Civil War Campaigns
On 4 successive days, June 15-18, the Union Army Of The Potomac launched assaults against Confederate defenses at Petersburg, Virginia. These bungled attacks failed, squandering an excellent opportunity to capture the railroad center and shorten the war. When Gen. Robert E. Lee's Army Of Northern Virginia arrived to man the works, Lt. Gen. Ulysses S. Grant, directing the Union army, concluded that the city could not be taken by assault. Petersburg would have to be invested by a seige and its vital railroads severed. Grant's decision established the pattern of the 10-month-long Petersburg Campaign.
Grant decided almost immediately to advance on the railroads linking Petersburg to the Southern coast and heartland. The Weldon railroad, connecting Petersburg to North Carolina, lay closet to Union army's line, and Grant ordered an operation against it 4 days after the final Union assault recoiled before the city's defenders. Grant committed a cavalry division and 2 infantry corps toward the success of the movement.
On the 22nd, Maj. Gens. David B. Birney's II Corps and Horatio G. Wright's VI Corps, rimmed by Brig. Gen. James H. Wilson's horsemen, marched against the railroad. The Union infantry corps groped through the heavily wooded terrain, creating a dangerous gap between the 2 units. When Lt. Gen. Ambrose P. Hill learned of the movement, he responded immediately. Discovering the gap between the 2 Union corps, he sent Maj. gen. Cadmus M. Wilcox's division to occupy Wright on the Union left while Maj. Gens. William Mahone's and Bushrod R. Johnson's infantry divisions attacked Birney.
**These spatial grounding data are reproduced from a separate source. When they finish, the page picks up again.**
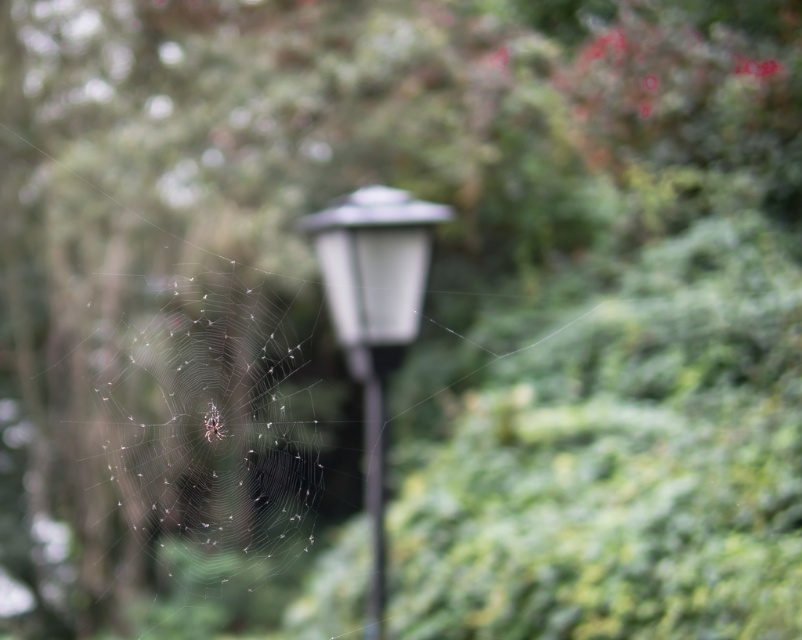 Is point (373, 577) closer to camera compared to point (223, 428)?

Yes, it is in front of point (223, 428).

Does point (375, 572) lie behind point (209, 403)?

No.

Image resolution: width=802 pixels, height=640 pixels. What are the coordinates of `black glass pole at center` in the screenshot? It's located at pyautogui.click(x=373, y=483).

Is white glossy street light at center taller than black glass pole at center?

Indeed, white glossy street light at center has a greater height compared to black glass pole at center.

Is point (298, 218) closer to camera compared to point (371, 449)?

No.

I want to click on white glossy street light at center, so click(x=375, y=317).

Identify the location of white glossy street light at center. This screenshot has height=640, width=802. (375, 317).

Who is positioned more to the right, translucent silk web at center or translucent silk spider at center?

translucent silk spider at center

Does translucent silk web at center have a larger size compared to translucent silk spider at center?

Indeed, translucent silk web at center has a larger size compared to translucent silk spider at center.

What do you see at coordinates (203, 416) in the screenshot?
I see `translucent silk web at center` at bounding box center [203, 416].

Locate an element on the screen. The image size is (802, 640). translucent silk web at center is located at coordinates (203, 416). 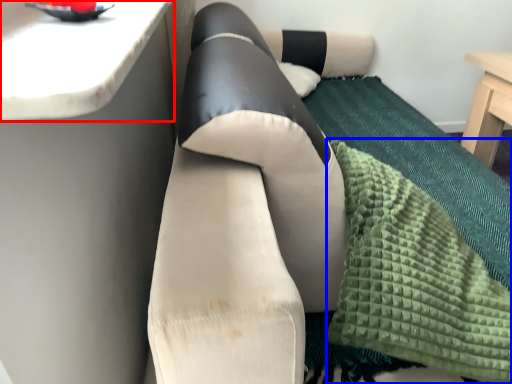 Question: Among these objects, which one is nearest to the camera, counter top (highlighted by a red box) or blanket (highlighted by a blue box)?

Choices:
 (A) counter top
 (B) blanket

Answer: (A) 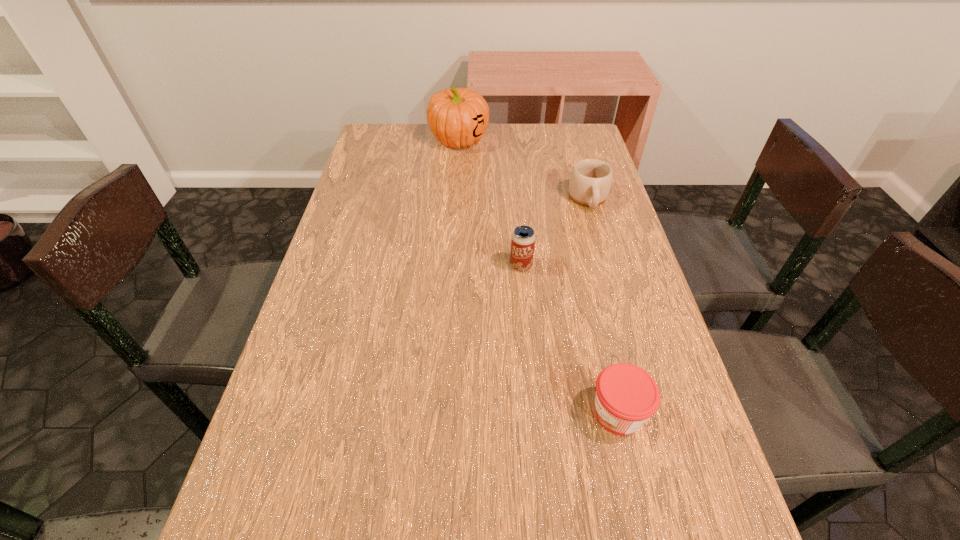 The width and height of the screenshot is (960, 540). What are the coordinates of `empty location between the third object from right to left and the jam` in the screenshot? It's located at (569, 339).

At what (x,y) coordinates should I click in order to perform the action: click on free space between the jam and the farthest object. Please return your answer as a coordinate pair (x, y). This screenshot has width=960, height=540. Looking at the image, I should click on (539, 276).

The height and width of the screenshot is (540, 960). Find the location of `vacant point located between the mug and the beer can`. vacant point located between the mug and the beer can is located at coordinates (555, 232).

At what (x,y) coordinates should I click in order to perform the action: click on free space between the nearest object and the leftmost object. Please return your answer as a coordinate pair (x, y). Looking at the image, I should click on (539, 276).

You are a GUI agent. You are given a task and a screenshot of the screen. Output one action in this format:
    pyautogui.click(x=<x>, y=<y>)
    Task: Click on the vacant area that lies between the third object from right to left and the tallest object
    The image size is (960, 540).
    Given the screenshot: What is the action you would take?
    pyautogui.click(x=490, y=202)

Where is `free point between the second nearest object and the nearest object`? The width and height of the screenshot is (960, 540). free point between the second nearest object and the nearest object is located at coordinates (569, 339).

This screenshot has height=540, width=960. What are the coordinates of `empty space that is in between the jam and the third nearest object` in the screenshot? It's located at (603, 306).

The width and height of the screenshot is (960, 540). I want to click on free space that is in between the jam and the pumpkin, so click(x=539, y=276).

The image size is (960, 540). I want to click on vacant point located between the jam and the beer can, so (x=569, y=339).

Choose which object is the nearest neighbor to the second farthest object. Please provide its 2D coordinates. Your answer should be formatted as a tuple, i.e. [(x, y)], where the tuple contains the x and y coordinates of a point satisfying the conditions above.

[(523, 238)] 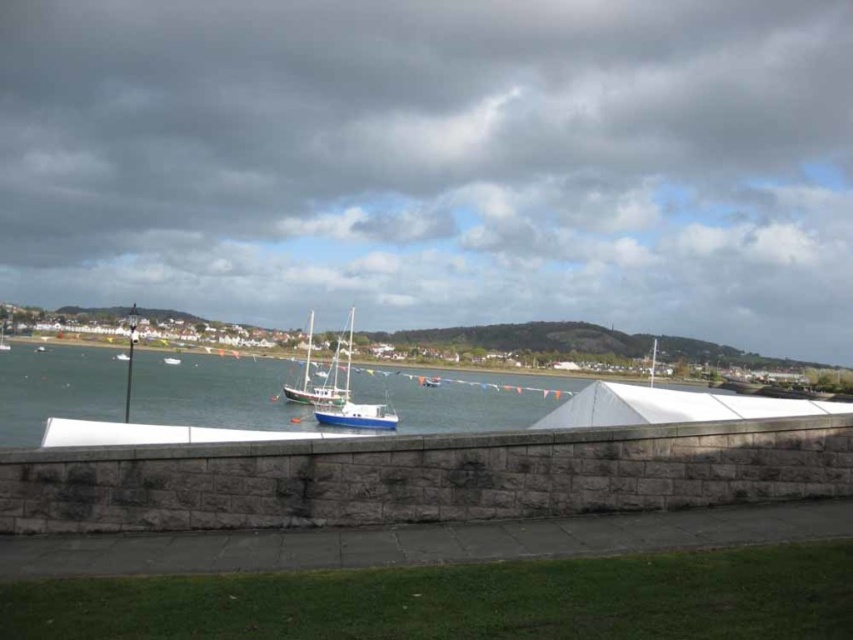 Question: Can you confirm if wooden sailboat at center is wider than blue polished wood sailboat at center?

Choices:
 (A) yes
 (B) no

Answer: (A)

Question: Is wooden sailboat at center above blue polished wood sailboat at center?

Choices:
 (A) yes
 (B) no

Answer: (A)

Question: Which object appears closest to the camera in this image?

Choices:
 (A) wooden sailboat at center
 (B) blue polished wood sailboat at center

Answer: (B)

Question: Which point is farther from the camera taking this photo?

Choices:
 (A) (357, 403)
 (B) (349, 332)

Answer: (A)

Question: Which of the following is the farthest from the observer?

Choices:
 (A) wooden sailboat at center
 (B) blue polished wood sailboat at center

Answer: (A)

Question: From the image, what is the correct spatial relationship of wooden sailboat at center in relation to blue polished wood sailboat at center?

Choices:
 (A) below
 (B) above

Answer: (B) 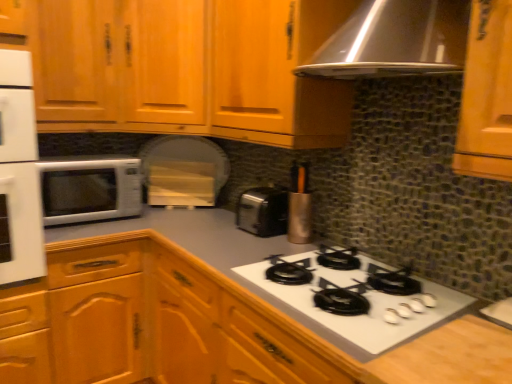 Question: From the image's perspective, relative to satin silver toaster at center, is metallic silver utensil holder at upper center above or below?

Choices:
 (A) below
 (B) above

Answer: (B)

Question: Is metallic silver utensil holder at upper center spatially inside satin silver toaster at center, or outside of it?

Choices:
 (A) inside
 (B) outside

Answer: (B)

Question: Estimate the real-world distances between objects in this image. Which object is farther from the white glossy microwave at left?

Choices:
 (A) white glossy gas stove at center
 (B) white glossy sink at lower right
 (C) satin silver toaster at center
 (D) wooden cabinet at center, the first cabinetry ordered from the bottom
 (E) metallic silver utensil holder at upper center

Answer: (B)

Question: Which object is positioned closest to the white glossy microwave at left?

Choices:
 (A) white glossy gas stove at center
 (B) wooden cabinet at upper left, which is counted as the first cabinetry, starting from the top
 (C) satin silver toaster at center
 (D) wooden cabinet at center, the first cabinetry ordered from the bottom
 (E) metallic silver utensil holder at upper center

Answer: (B) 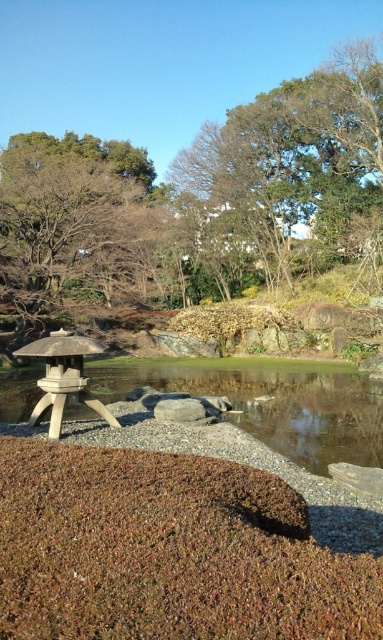 Question: Which of the following is the farthest from the observer?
Their attack ripped into the exposed flank of the II Corps, as Maj. Gen. John Gibbon's Union division staggered under the Confederate charge. The Confederates captured 1,600 Federals and shoved Gibbon back on the rest of the corps. The next day, Birney and Wright recovered the lost ground, but the operation failed to sever the railroad. The 2 corps, losing 2,962 men in the 2 days, retained their position across the Jerusalem Plank Road.
Grant suspended efforts against the Weldon Rairoad for 8 weeks. In mid-August, Grant, hoping to draw Confederates from the Shenandoah Valley, ordered joint movements against the railroads north of the James River and against the Weldon. During the night of August 14-15, Maj. Gen. Gouvernuer K. Warren'sV Corps abandoned its position in the Union lines and assembled behind the left, or western, flank of the army.
On the 18th, at 4:00 A.M., Warren's 4 divisions advanced. Confronted only by a Confederate cavalry brigade, the Federals easily seized Globe Tavern on the railroad. While 1 division destroyed the track and another moved farther west, Warren moved Brig. Gen. Romeyn B. Ayres's division north toward Petersburg. About 2:00 P.M., Maj. Gen. Henry Heth's Confederate division slammed into Ayres's left flank, wrecking 1 brigade. Ayres regrouped and counterattacked, the 2 divisions fighting stubbornly in the dense woods during a heavy rain. Union casualties amounted to 836 in the action
During the night, both Grant and Lee dispatched reinforcements to the vital railroad. Warren consolidated his position north of Globe Tavern throughout the morning and early afternoon. At 4:30 P.M., Hill hurled 5 infantry and 1 cavalry brigades against Ayres's and Maj. Gen. Samuel W. Crawford's divisions. The Confederate assault pushed the Federals back. Warren rapidly counterattacked, recovered the ground, and the fighting subsided. he then withdrew from 1 to 2 miles to stronger defensive positions.
Skirmishing flared on the 20th as both opponents probed for weakness. The next day, Hill attacked again but was repulsed by the new Union works. Arriving that afternoon, Lee finally stopped the attacks against Warren, who had been reinforced by the IX Corps. The Battle of Weldon Railroad (Globe Tavern) costs the Federals 198 killed, 1,105 wounded, and 3,152 missing, for a total of 4,455 of 20,289 engaged. About 14,000 Confederates were engaged, sustaining an estimated 1,600 casualties. The Federals, holding Globe Tavern, had permanently severed the railroad, an important supply artery for Lee's army and Richmond.